[Saved entries]
_ _ _ _
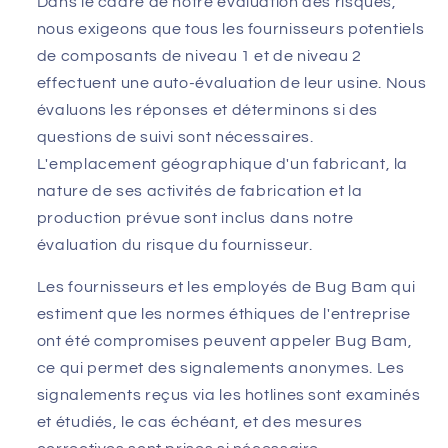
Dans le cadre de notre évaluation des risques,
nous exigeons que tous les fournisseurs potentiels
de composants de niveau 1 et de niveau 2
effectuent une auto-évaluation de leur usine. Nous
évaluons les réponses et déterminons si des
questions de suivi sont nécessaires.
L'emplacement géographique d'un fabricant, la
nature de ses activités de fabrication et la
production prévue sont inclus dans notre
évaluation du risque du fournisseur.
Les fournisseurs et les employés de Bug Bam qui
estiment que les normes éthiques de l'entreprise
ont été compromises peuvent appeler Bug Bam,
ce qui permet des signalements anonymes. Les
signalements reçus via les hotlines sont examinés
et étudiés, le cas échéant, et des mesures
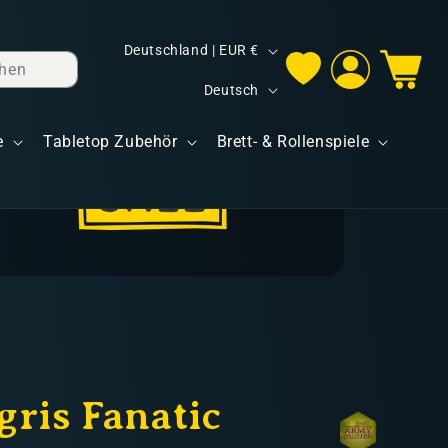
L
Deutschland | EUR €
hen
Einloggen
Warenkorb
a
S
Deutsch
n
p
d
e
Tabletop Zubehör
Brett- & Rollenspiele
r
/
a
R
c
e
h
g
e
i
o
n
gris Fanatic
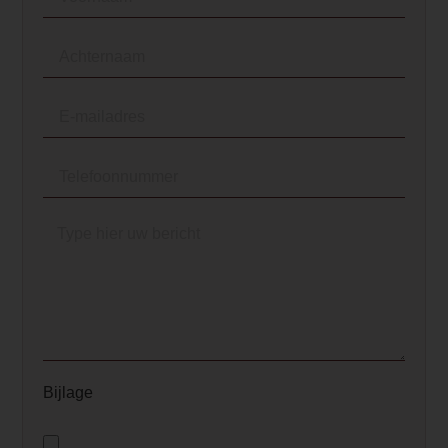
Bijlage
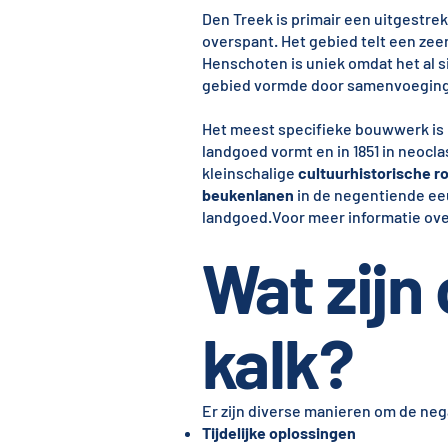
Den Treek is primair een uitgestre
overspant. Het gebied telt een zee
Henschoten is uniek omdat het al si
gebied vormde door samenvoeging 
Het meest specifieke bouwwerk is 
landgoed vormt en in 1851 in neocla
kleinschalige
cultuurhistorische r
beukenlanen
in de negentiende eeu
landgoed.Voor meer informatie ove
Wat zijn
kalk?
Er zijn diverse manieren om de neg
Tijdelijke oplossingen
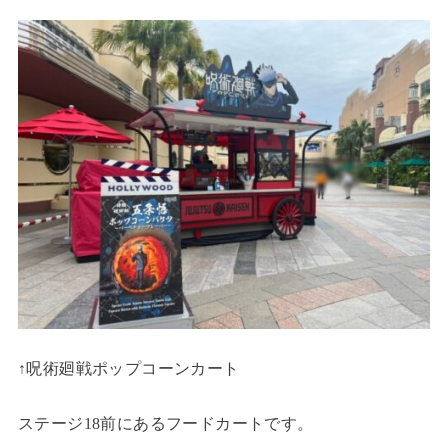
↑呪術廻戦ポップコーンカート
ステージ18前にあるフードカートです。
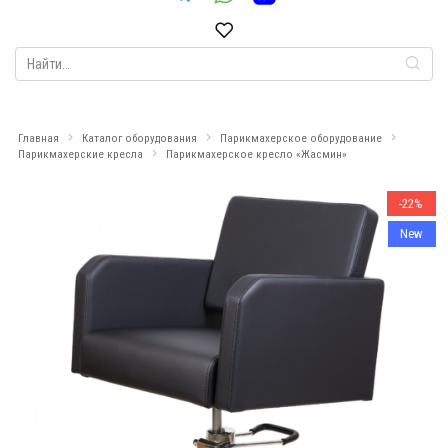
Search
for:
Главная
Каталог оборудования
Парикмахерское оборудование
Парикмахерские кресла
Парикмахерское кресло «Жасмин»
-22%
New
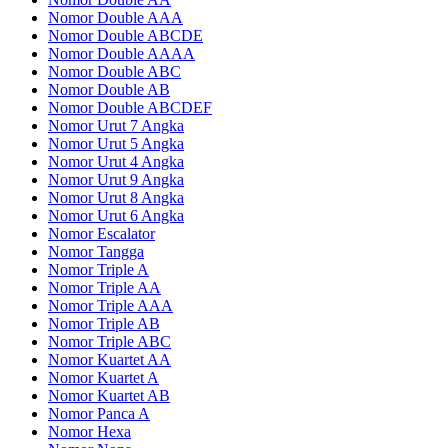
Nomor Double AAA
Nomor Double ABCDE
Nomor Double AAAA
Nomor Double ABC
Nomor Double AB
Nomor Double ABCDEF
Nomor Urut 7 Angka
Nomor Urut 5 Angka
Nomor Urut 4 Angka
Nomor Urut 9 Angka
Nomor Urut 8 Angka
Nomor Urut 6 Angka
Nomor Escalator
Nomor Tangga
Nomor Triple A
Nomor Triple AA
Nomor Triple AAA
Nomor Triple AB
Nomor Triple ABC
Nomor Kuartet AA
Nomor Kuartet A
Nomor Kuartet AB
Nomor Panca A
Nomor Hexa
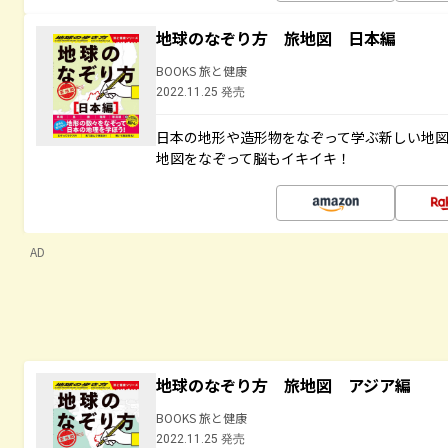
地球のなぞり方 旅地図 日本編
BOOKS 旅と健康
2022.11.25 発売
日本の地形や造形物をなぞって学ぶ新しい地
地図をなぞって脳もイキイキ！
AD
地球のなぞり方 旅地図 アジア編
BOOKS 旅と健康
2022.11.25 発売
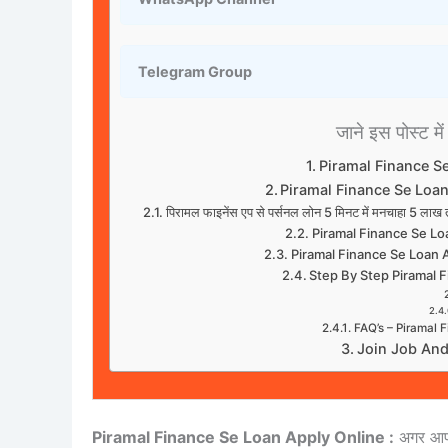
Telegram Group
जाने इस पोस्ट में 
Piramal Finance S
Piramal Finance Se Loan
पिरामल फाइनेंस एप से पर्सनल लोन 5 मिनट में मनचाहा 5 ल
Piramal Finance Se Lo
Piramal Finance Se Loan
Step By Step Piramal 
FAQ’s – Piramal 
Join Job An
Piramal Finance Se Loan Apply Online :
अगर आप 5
_ _ _ _
### Directions for this task
An exact copy of the lines from the one containing "पिरामल फाइनेंस एप" through the end of the data above is the whole answer.

### Solution to this task
पिरामल फाइनेंस एप से पर्सनल लोन 5 मिनट में मनचाहा 5 ल
Piramal Finance Se Lo
Piramal Finance Se Loan
Step By Step Piramal 
FAQ’s – Piramal 
Join Job An
Piramal Finance Se Loan Apply Online :
अगर आप 5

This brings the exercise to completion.